Among the legal arguments that Lingenbrink presented in opposition to the Motion, he contended: (1) the Association failed to make a sufficient evidentiary showing that Lingenbrink is not in fact trustee of the Trust; (2) "standing," at least for jurisdictional purposes, applies only to the plaintiff — i.e., whether the plaintiff has a right to the relief being sought, yet Lingenbrink is the defendant in the underlying action; and (3) because a lack of standing does not result in a lack of subject matter or personal jurisdiction, a judgment in which a party lacks standing is not void, but merely erroneous and potentially voidable.

At the hearing on the Motion, Krismer was present and available to testify. In addition, Lingenbrink had a declaration from Krismer and made an offer of proof as to Krismer's understanding and intent regarding her resignation as trustee and the appointment of Lingenbrink as a successor trustee. The trial court did not accept the offer of proof, did not allow Krismer to testify, and did not consider her declaration. The court heard the argument of counsel, took the matter under submission and issued a written minute order a few days later (Order).
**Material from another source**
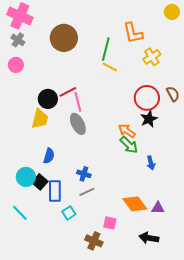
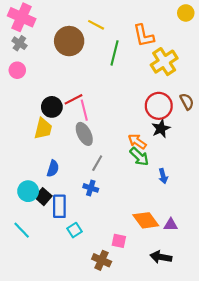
yellow cross: (152, 57) -> (164, 62), size x1.4
yellow line: (110, 67) -> (96, 25), moved
gray line: (87, 192) -> (97, 163), moved, turned -35

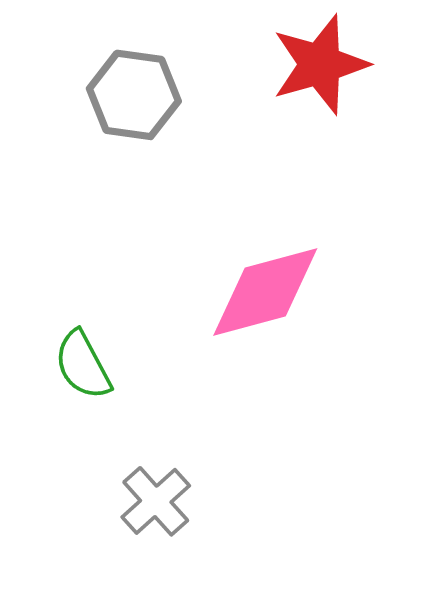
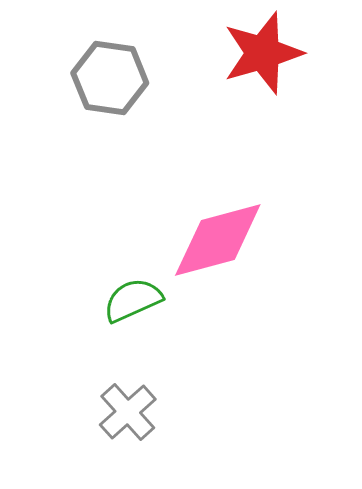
green semicircle: (83, 365) -> (133, 300), moved, turned 94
In the Order, the trial court granted the Motion and set aside the judgment, ruling in relevant part:

"The judgment is void as a matter of law because the court lacked authority to enter a judgment in favor of [Lingenbrink] as [t]rustee of the [Trust]. The Court concludes, based on the record before it in th[e M]otion, that [Lingenbrink] is not the trustee. The [Power of Attorney], upon which [Lingenbrink] relies, does not constitute a substitution of trustee as a matter
of law. Only the trustee of a trust has the power to defend an action on behalf of the trust."
In the Order, the court also denied Lingenbrink's pending motion for prevailing party attorney fees.

Lingenbrink timely appealed from the Order.

II.

DISCUSSION

Although Code of Civil Procedure section 473, subdivision (d) provides that a trial court "may" set aside a void judgment, the question in this appeal is not whether the trial court abused its discretion in setting aside the judgment. Instead, we are concerned with whether the Association met its burden of establishing that the judgment is in fact void for purposes of relief under section 473, subdivision (d). We review de novo a trial court's determination that a judgment is void. (Cruz v. Fagor America, Inc. (2007) 146 Cal.App.4th 488, 496.)

Lingenbrink presents numerous arguments on appeal. At least two support reversal of the Order. First, the Association did not meet its burden of establishing that Lingenbrink is not the trustee of the Trust and, thus, did not meet its burden of establishing that the judgment is void. Second, even if Lingenbrink were not the trustee of the Trust, what the Association characterizes as a "lack of standing" would not render the judgment void and thus subject to being set aside under Code of Civil Procedure section 473, subdivision (d). A. The Association Did Not Meet Its Burden of Establishing That Lingenbrink Is Not the Trustee of the Trust

Since we are reversing the Order, Lingenbrink's requests that we take evidence and make factual findings under Code of Civil Procedure section 909 and California Rules of Court, rule 8.252(b)-(c), are moot and are accordingly denied.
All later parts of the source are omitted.